Requirement Baselines
A baseline is a point-in-time snapshot of the requirement set. Baselines are immutable: once captured, the requirements they contain never change, even as the live requirements evolve. They are how you say "this is what we agreed to at SRR" and keep a record you can return to and diff against.
Location: Define → Requirements → Requirement Baselines (
/system-definition/requirements/baselines).
What a baseline contains
- Name — the label you find it by later. By convention, use the review name: SRR, PDR-snapshot, CDR-frozen.
- Description / notes — optional context: scope, decisions, who attended the review.
- State — draft, approved, or rejected. Approved baselines carry an approver and approval timestamp.
- Item count — the number of requirements captured.
- Module scope (optional) — capture only the requirements in a single module instead of the full set.
- Parent baseline (optional) — chain baselines so you can trace lineage (PDR was based on what was approved at SRR).
Walkthrough
1. Create a baseline
- Click New baseline.
- Pick a name (e.g. PDR), an optional description, and an optional module scope.
- Optionally select a parent baseline to record lineage.
- Click Capture. The snapshot is immediate.
2. View lineage
Open a baseline to see its lineage — the chain of parent baselines it descends from — so you can follow how the set evolved review to review.
3. Diff two baselines
In the comparison panel, pick a From baseline and a To baseline. The diff shows every requirement that was added, changed, or removed, with an inline word diff on the changed fields. A summary at the top counts each change type so the impact is visible at a glance.

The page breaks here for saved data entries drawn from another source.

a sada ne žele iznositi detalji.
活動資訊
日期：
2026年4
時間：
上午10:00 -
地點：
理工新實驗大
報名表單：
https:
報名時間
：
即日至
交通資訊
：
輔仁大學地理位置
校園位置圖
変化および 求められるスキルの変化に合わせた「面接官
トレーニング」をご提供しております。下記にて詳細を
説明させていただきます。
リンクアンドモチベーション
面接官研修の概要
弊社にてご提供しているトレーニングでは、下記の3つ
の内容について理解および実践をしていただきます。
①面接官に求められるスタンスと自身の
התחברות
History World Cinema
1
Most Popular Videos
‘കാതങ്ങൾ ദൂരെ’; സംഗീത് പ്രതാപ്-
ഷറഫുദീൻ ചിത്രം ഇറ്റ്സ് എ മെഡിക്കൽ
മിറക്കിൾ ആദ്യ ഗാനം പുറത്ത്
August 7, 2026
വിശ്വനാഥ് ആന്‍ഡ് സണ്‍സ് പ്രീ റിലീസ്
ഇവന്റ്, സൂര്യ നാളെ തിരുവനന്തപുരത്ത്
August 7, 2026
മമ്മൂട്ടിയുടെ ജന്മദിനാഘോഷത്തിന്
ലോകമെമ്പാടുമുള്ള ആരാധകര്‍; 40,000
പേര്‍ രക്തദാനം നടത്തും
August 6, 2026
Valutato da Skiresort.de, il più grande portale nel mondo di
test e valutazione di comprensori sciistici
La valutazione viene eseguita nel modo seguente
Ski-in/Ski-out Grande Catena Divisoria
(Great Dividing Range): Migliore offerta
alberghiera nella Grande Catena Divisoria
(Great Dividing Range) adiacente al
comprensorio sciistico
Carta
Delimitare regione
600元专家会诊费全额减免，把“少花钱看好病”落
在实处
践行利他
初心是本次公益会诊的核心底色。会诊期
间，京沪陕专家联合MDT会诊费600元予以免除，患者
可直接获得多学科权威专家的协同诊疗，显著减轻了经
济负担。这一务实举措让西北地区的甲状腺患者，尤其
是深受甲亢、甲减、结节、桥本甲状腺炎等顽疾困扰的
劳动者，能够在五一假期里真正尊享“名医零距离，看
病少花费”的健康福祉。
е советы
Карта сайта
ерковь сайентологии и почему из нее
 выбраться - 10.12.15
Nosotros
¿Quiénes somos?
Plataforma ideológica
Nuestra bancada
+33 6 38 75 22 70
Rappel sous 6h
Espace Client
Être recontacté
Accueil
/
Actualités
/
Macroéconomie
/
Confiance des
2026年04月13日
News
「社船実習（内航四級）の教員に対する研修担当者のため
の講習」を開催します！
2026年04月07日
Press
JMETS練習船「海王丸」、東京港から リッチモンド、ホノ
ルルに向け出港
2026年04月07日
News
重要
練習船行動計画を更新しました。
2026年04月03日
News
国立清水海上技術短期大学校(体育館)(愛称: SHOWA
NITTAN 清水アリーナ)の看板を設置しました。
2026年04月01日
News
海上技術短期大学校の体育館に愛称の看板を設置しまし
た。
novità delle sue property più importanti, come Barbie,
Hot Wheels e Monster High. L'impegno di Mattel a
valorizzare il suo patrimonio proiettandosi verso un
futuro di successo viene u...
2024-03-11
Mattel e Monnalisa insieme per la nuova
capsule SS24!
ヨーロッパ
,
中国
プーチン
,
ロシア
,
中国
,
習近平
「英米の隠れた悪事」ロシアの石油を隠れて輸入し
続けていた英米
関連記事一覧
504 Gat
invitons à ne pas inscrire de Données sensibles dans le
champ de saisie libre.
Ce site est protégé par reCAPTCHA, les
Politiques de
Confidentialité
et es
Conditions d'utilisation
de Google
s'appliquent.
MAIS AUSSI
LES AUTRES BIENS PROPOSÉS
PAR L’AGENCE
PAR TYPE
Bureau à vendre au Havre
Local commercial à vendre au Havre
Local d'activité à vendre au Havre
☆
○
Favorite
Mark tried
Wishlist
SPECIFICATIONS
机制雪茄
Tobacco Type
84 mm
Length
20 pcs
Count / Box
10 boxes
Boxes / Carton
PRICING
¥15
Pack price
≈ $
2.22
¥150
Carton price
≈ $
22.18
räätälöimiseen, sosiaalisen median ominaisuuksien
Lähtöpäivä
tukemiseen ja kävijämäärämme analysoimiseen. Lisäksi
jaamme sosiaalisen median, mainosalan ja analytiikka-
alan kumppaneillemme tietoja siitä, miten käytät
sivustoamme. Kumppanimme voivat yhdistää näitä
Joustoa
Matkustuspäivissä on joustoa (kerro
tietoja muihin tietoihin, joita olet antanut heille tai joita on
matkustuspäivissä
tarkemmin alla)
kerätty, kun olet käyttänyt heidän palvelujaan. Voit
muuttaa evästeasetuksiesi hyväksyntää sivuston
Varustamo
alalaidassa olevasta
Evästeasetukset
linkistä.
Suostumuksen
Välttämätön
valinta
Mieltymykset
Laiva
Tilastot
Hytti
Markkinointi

4. Run the approve and verify gates
If your project requires explicit approvers, an authorized user runs the approve gate; the page records the approver and timestamp. The verify gate confirms the snapshot against the current set. These gates make a baseline a signed-off artifact suitable for a formal review.
Change control
Baselines underpin change control. After a baseline is captured, proposed edits to its requirements are managed through Engineering Change Requests (ECRs) filed against that baseline — see Engineering Change Requests.
Tips
- Name baselines after the review, not the date.
CDRis easier to find later than2026-04-12. - Use module-scoped baselines for fast-moving subsystems. Lock a stable module independently while the rest churns.
- Baseline before a large refactor. A pre-change snapshot makes the diff afterward obvious.